I was on birth control for about 10 years. I put on 10 pounds, it did not stop my period entirely or the bloating or irritability. The possible link between it and breast cancer is what got me to stop taking it. I would never take them again now that I have finally embraced celibacy as our Church teaches.

But, the second I mention to an OB/GYN that I'm having any "problems" with my period the immediate response is that I should take "the pill" again. Is the pill really the answer to every "female problem? or are we just being conditioned to think it is?

Personally, I've solved a lot of my menstrual problems by exercising and watching my salt and caffeine intake.

Ladies: Think and reflect long and hard before you jump on this bandwagon, please.

May 21, 2007

Another "MeMe" Meme

Adoro tagged me for a meme:

1. What do you hope to accomplish with your blog?

"World Peace, Mr. Parks."

Persuade a dissident Roman Catholic that they may be wrong by using my prior experiences and what I learned as examples of what not to do or believe about Our Faith.

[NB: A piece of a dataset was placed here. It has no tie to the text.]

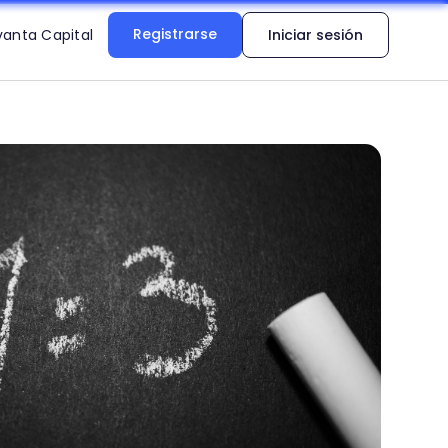
Registrarse
vanta Capital
Iniciar sesión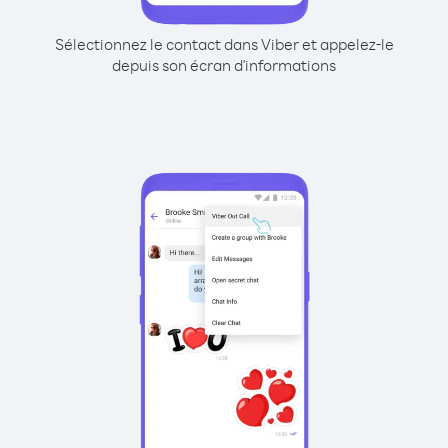
Sélectionnez le contact dans Viber et appelez-le
depuis son écran d'informations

2. Are you a spiritual person?

I equate this question with the folks who never go to church but claim to be "spiritual". However, yes, I would say I'm spiritual.

3. If you were stranded on a deserted island, what three things would you want to have with you?

Drinking Water
Box of Matches
Radio

4. What’s your favorite childhood memory?


I have so many, I can't pick just one. Probably, any of them with my late brother. I would say spending the summers with my Grandparents and my brother at my Grandparents lake home provided most of my favorite childhood memories.

5. Are these your first (tagging) memes?

No.

8 random facts.

1. I'm an exceptional hunting spotter.
2. I have to flee the urban jungle about once/month. My ideal living situation would probably be a Unabomber like cabin. All the books I want to read with a supply of water and food and I'm good to go.
3. I biked almost 1000 miles in each of the last two summers.
4. I have a caustic wit. If you've been reading my blog for a while you may have figured this out already, but I'm even worse in person.
5. I'm a very early riser. 4:00 a.m.
6. If I'm having a party, I invite far too many people-in Regency England a "crush". I hate to exclude anyone so I tend to invite everyone.
7. I'm WILD for dancing. This is a family trait. I can get into a lot of trouble, but I can't help myself once the music starts.
8. I surround myself with people that challenge me.

I'm breaking the rules! I'm not going to tag 8 people so sue me! If you want to do this meme, you should! Once a rebel, still a rebel.

May 20, 2007

Gang Colors at Holy Mass

It used to be that the only person in the Church during Holy Mass who gave serious thought to what color they had on was the Priest. The Priest still does but now he is joined in color by some of his parishioners.

Pentecost is next Sunday and you will be hardpressed to find a similar day in the Liturgical Year where gang colors will be on parade.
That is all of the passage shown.